Le commissaire soutient que « as soon as circumstances permitted » (« dès que possible ») évoque des circonstances exceptionnelles ou inhabituelles sur lesquelles Chaus4 n'a aucun contrôle et, pour appuyer son argument, il a recours aux interprétations, dans la jurisprudence, d'une disposition de la Loi de l'impôt sur le revenu 5 rédigée de façon semblable. Le Tribunal considère que ce test est trop sévère et observe, en passant, que la Loi de l'impôt sur le revenu ne s'applique pas à la présente demande et que, de toute façon, le test dans la Loi de l'impôt sur le revenu a été appliqué de façon moins étroite dans des causes plus récentes6 . Le Tribunal conclut que le test adéquat est qu'un demandeur ait fait sa demande et qu'il l'ait présentée à l'ADRC dans un délai raisonnable compte tenu des circonstances particulières7 .

Par conséquent, le Tribunal conclut que Chaus a satisfait aux quatre tests réglementaires et que sa demande devrait lui être accordée.

En faisant droit à une demande en vertu du paragraphe 60.2(3) de la Loi, le Tribunal peut imposer toute condition qu'il estime juste ou ordonner que la demande de réexamen soit réputée valide. Le Tribunal a demandé aux parties de présenter leurs exposés quant à la question de savoir s'il avait compétence pour imposer ou déroger à l'obligation visée au paragraphe 60(1) selon laquelle tous droits et intérêts sur les marchandises importées doivent avoir été versés ou le ministre du Revenu national doit avoir reçu une garantie satisfaisante avant qu'une demande de réexamen ne puisse être présentée. Dans leurs exposés, Chaus a soutenu que le Tribunal n'avait pas l'autorité d'imposer la conformité au paragraphe 60(1)8 , et le commissaire a soutenu que le Tribunal n'avait pas l'autorité de déroger à l'application du paragraphe9 .
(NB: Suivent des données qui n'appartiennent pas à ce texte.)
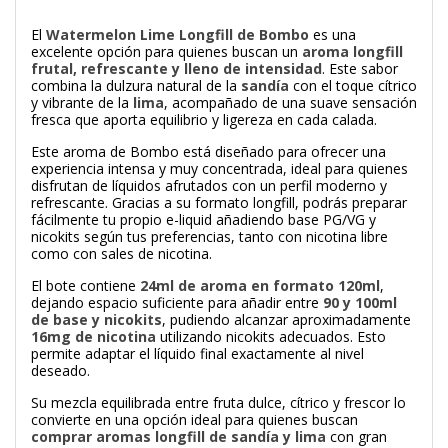
El
Watermelon Lime Longfill de Bombo
es una
excelente opción para quienes buscan un
aroma longfill
frutal, refrescante y lleno de intensidad
. Este sabor
combina la dulzura natural de la
sandía
con el toque cítrico
y vibrante de la
lima
, acompañado de una suave sensación
fresca que aporta equilibrio y ligereza en cada calada.
Este aroma de
Bombo
está diseñado para ofrecer una
experiencia intensa y muy concentrada, ideal para quienes
disfrutan de líquidos afrutados con un perfil moderno y
refrescante. Gracias a su formato longfill, podrás preparar
fácilmente tu propio e-liquid añadiendo base PG/VG y
nicokits según tus preferencias, tanto con nicotina libre
como con sales de nicotina.
El bote contiene
24ml de aroma en formato 120ml
,
dejando espacio suficiente para añadir entre
90 y 100ml
de base y nicokits
, pudiendo alcanzar aproximadamente
16mg de nicotina
utilizando nicokits adecuados. Esto
permite adaptar el líquido final exactamente al nivel
deseado.
Su mezcla equilibrada entre fruta dulce, cítrico y frescor lo
convierte en una opción ideal para quienes buscan
comprar aromas longfill de sandía y lima
con gran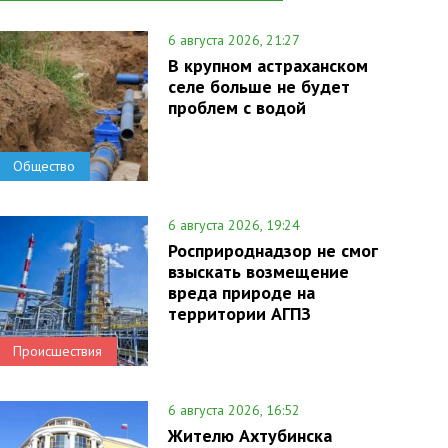
6 августа 2026, 21:27
В крупном астраханском
селе больше не будет
проблем с водой
Общество
6 августа 2026, 19:24
Росприроднадзор не смог
взыскать возмещение
вреда природе на
территории АГПЗ
Происшествия
6 августа 2026, 16:52
Жителю Ахтубинска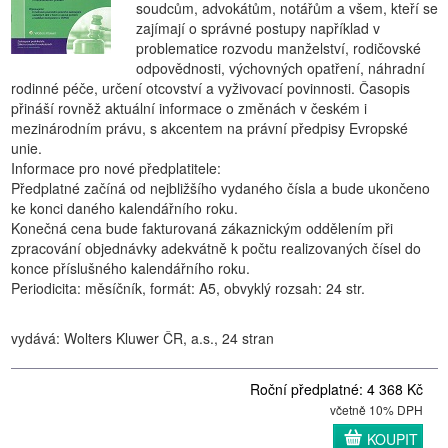
soudcům, advokátům, notářům a všem, kteří se
zajímají o správné postupy například v
problematice rozvodu manželství, rodičovské
odpovědnosti, výchovných opatření, náhradní
rodinné péče, určení otcovství a vyživovací povinnosti. Časopis
přináší rovněž aktuální informace o změnách v českém i
mezinárodním právu, s akcentem na právní předpisy Evropské
unie.
Informace pro nové předplatitele:
Předplatné začíná od nejbližšího vydaného čísla a bude ukončeno
ke konci daného kalendářního roku.
Konečná cena bude fakturovaná zákaznickým oddělením při
zpracování objednávky adekvátně k počtu realizovaných čísel do
konce příslušného kalendářního roku.
Periodicita: měsíčník, formát: A5, obvyklý rozsah: 24 str.
vydává: Wolters Kluwer ČR, a.s., 24 stran
Roční předplatné: 4 368 Kč
včetně 10% DPH
KOUPIT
Le Tribunal est d'avis que sa compétence en vertu du paragraphe 60.2(3) de la Loi doit être exercée à la lumière des dispositions législatives des articles 60 à 60.2, qui incluent l'obligation de payer tous les droits et intérêts dus ou de donner une garantie jugée satisfaisante avant de pouvoir présenter une demande de réexamen. Chaus a reconnu que, lorsqu'il a fait sa demande de réexamen en septembre 2002, il n'était pas en mesure de remplir cette obligation légale10 . Par conséquent, le Tribunal refuse de rendre une ordonnance à l'effet que la demande était considérée comme une demande valide. Maintenant, Chaus demande plutôt que le Tribunal lui accorde une période de temps raisonnable pour organiser les paiements ou la garantie mentionnés ci-dessus11 . De l'avis du Tribunal, il revient au commissaire et non au Tribunal de faire respecter la conformité au paragraphe 60(1). Le Tribunal préfère plutôt faire simplement droit à la demande de prorogation du délai pour les raisons citées plus haut et donne à Chaus jusqu'au 31 janvier 2004 pour faire sa demande de réexamen en vertu de l'article 60.
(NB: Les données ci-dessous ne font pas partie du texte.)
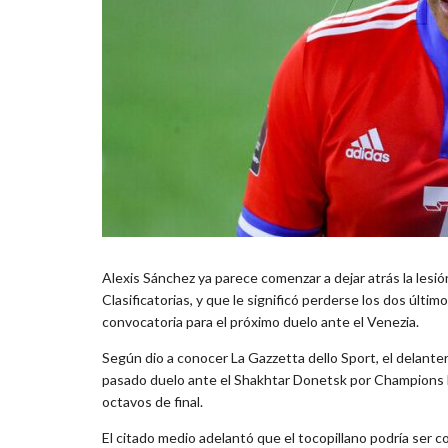
Alexis Sánchez ya parece comenzar a dejar atrás la lesió
Clasificatorias, y que le significó perderse los dos último
convocatoria para el próximo duelo ante el Venezia.
Según dio a conocer La Gazzetta dello Sport, el delanter
pasado duelo ante el Shakhtar Donetsk por Champions Le
octavos de final.
El citado medio adelantó que el tocopillano podría ser c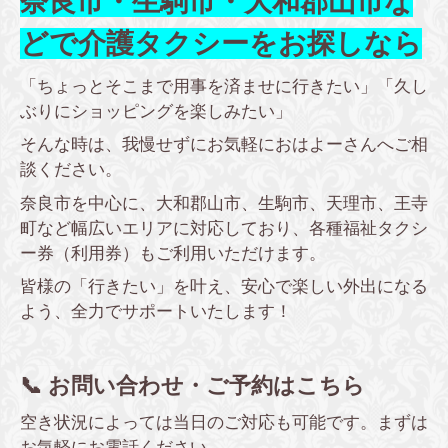
奈良市・生駒市・大和郡山市な
どで介護タクシーをお探しなら
「ちょっとそこまで用事を済ませに行きたい」「久し
ぶりにショッピングを楽しみたい」
そんな時は、我慢せずにお気軽におはよーさんへご相
談ください。
奈良市を中心に、大和郡山市、生駒市、天理市、王寺
町など幅広いエリアに対応しており、各種福祉タクシ
ー券（利用券）もご利用いただけます。
皆様の「行きたい」を叶え、安心で楽しい外出になる
よう、全力でサポートいたします！
📞 お問い合わせ・ご予約はこちら
空き状況によっては当日のご対応も可能です。まずは
お気軽にお電話ください。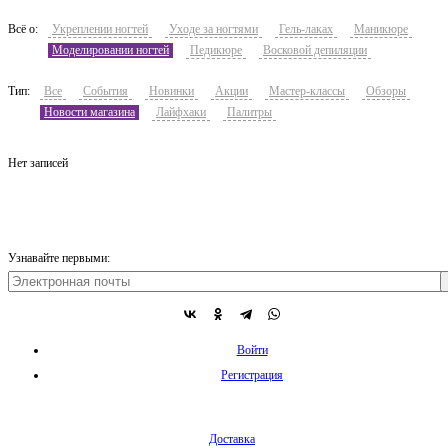
Всё о:
Укреплении ногтей
Уходе за ногтями
Гель-лаках
Маникюре
Моделировании ногтей
Педикюре
Восковой депиляции
Тип:
Все
События
Новинки
Акции
Мастер-классы
Обзоры
Новости магазина
Лайфхаки
Палитры
Нет записей
Узнавайте первыми:
Войти
Регистрация
Доставка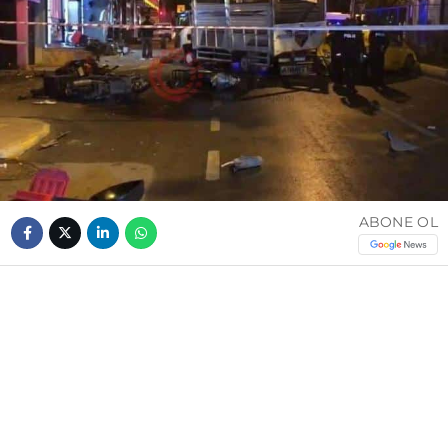
ABONE OL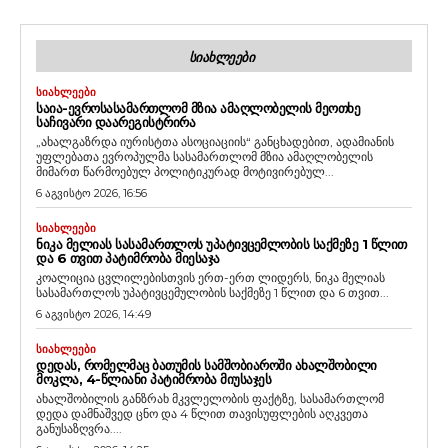
ᲡᲘᲐᲮᲚᲔᲔᲑᲘ
ᲡᲘᲐᲮᲚᲔᲔᲑᲘ
ᲡᲐᲘᲐ-ᲔᲕᲠᲝᲡᲐᲡᲐᲛᲐᲠᲗᲚᲝᲛ ᲛᲖᲘᲐ ᲐᲛᲐᲦᲚᲝᲑᲔᲚᲘᲡ ᲛᲔᲝᲗᲮᲔ
ᲡᲐᲩᲘᲕᲐᲠᲘ ᲓᲐᲐᲠᲔᲒᲘᲡᲢᲠᲘᲠᲐ
„ახალგაზრდა იურისტთა ასოციაციის“ განცხადებით, ადამიანის
უფლებათა ევროპულმა სასამართლომ მზია ამაღლობელის
მიმართ წარმოებულ პოლიტიკურად მოტივირებულ...
6 აგვისტო 2026, 16:56
ᲡᲘᲐᲮᲚᲔᲔᲑᲘ
ᲜᲘᲙᲐ ᲛᲔᲚᲘᲐᲡ ᲡᲐᲡᲐᲛᲐᲠᲗᲚᲝᲡ ᲣᲞᲐᲢᲘᲕᲪᲔᲛᲚᲝᲑᲘᲡ ᲡᲐᲥᲛᲔᲖᲔ 1 ᲬᲚᲘᲗ
ᲓᲐ 6 ᲗᲕᲘᲗ ᲞᲐᲢᲘᲛᲠᲝᲑᲐ ᲛᲘᲔᲡᲐᲯᲐ
კოალიცია ცვლილებისთვის ერთ-ერთ ლიდერს, ნიკა მელიას
სასამართლოს უპატივცემულობის საქმეზე 1 წლით და 6 თვით...
6 აგვისტო 2026, 14:49
ᲡᲘᲐᲮᲚᲔᲔᲑᲘ
ᲓᲔᲓᲐᲡ, ᲠᲝᲛᲔᲚᲛᲐᲪ ᲑᲐᲗᲣᲛᲘᲡ ᲡᲐᲛᲨᲝᲑᲘᲐᲠᲝᲨᲘ ᲐᲮᲐᲚᲨᲝᲑᲘᲚᲘ
ᲛᲝᲙᲚᲐ, 4-ᲬᲚᲘᲐᲜᲘ ᲞᲐᲢᲘᲛᲠᲝᲑᲐ ᲛᲘᲣᲡᲐᲯᲔᲡ
ახალშობილის განზრახ მკვლელობის ფაქტზე, სასამართლომ
დედა დამნაშვედ ცნო და 4 წლით თავისუფლების აღკვეთა
განუსაზღვრა....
1 . L.R.C. 1985 (2e supp.), c. 1 [Loi].

2 . Voir Francis Bennion, Statutory Interpretation, 3e éd. (London : Butterworths, 1997) à la p. 970, selon lequel on ne doit pas appliquer une présomption a contrario lorsque cela entraînerait une incohérence ou une injustice.

3 . Affidavit de M. Barton Heminover, mémoire de l'appelant, 14 juillet 2003.
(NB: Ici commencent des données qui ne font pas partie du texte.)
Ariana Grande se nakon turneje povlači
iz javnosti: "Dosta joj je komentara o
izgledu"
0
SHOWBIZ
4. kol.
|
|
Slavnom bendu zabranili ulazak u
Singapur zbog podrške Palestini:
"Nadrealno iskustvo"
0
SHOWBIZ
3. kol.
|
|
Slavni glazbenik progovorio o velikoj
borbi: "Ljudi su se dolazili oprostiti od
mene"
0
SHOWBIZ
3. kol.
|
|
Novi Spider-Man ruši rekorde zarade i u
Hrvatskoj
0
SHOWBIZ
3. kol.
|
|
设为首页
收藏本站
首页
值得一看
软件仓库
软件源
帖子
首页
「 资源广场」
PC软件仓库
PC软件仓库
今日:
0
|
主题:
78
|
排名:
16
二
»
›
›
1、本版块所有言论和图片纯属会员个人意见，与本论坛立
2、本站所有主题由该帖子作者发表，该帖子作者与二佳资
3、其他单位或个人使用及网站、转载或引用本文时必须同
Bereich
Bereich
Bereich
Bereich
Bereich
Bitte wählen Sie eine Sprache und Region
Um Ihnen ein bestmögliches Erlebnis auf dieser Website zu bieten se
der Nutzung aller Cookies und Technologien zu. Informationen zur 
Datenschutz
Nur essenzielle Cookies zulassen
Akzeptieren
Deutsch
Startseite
4 . Exposé de principe de l'ADRC, 23 juin 2003 au para. 21.

5 . Wright c. M.R.N., [1983] C.T.C. 2493; 83 D.T.C. 447; Savary Beach Lands Ltd. c. M.R.N., (1972) C.T.C. 2608; 72 D.T.C. 1497; Marvin Shore c. M.R.N., [1974] C.T.C. 2193; 74 D.T.C. 1132; Kidd c. M.R.N., (1983) C.T.C. 2747; 83 D.T.C. 639.

6 . La Reine c. A.C. Pennington, [1987] 1 C.T.C. 235 (C.A.F.) [Pennington]; Meer c. R., [2001] 3 C.T.C. 2537; Seater c. R., [1997] 1 C.T.C. 2204.

7 . Pennington à la p. 237.

8 . Exposé du demandeur, 25 juillet 2003.

9 . Exposé de l'intimé, 23 juillet 2003.

10 . Mémoire du demandeur, 14 juillet 2003 au para. 41.

11 . Exposé du demandeur, 25 juillet 2003.